___ Records provided ___
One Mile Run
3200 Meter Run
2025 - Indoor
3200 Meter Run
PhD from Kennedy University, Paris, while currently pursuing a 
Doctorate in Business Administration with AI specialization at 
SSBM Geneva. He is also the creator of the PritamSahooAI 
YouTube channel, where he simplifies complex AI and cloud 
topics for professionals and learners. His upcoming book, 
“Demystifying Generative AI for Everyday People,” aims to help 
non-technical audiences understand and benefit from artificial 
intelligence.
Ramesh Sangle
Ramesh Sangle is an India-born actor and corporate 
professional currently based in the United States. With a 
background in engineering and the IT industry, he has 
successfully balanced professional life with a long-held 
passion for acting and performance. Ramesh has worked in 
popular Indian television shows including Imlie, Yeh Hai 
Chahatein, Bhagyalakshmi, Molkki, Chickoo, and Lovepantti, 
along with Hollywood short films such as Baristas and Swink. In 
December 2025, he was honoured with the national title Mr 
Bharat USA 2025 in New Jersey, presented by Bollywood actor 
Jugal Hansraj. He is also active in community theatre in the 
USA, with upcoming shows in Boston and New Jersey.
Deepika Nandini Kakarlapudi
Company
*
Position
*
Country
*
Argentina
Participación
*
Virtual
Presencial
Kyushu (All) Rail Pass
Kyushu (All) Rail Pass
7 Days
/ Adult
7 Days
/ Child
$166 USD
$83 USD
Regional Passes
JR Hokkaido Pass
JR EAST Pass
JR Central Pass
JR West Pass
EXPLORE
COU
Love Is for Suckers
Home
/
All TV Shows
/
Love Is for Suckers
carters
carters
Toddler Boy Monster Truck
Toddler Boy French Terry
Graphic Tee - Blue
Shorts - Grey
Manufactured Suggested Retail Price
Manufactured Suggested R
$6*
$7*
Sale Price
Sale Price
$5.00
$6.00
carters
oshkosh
___
Task item: Your answer should consist of all lines in the listing above that contain "Sangle".

Reply to the exercise:
Ramesh Sangle
Ramesh Sangle is an India-born actor and corporate 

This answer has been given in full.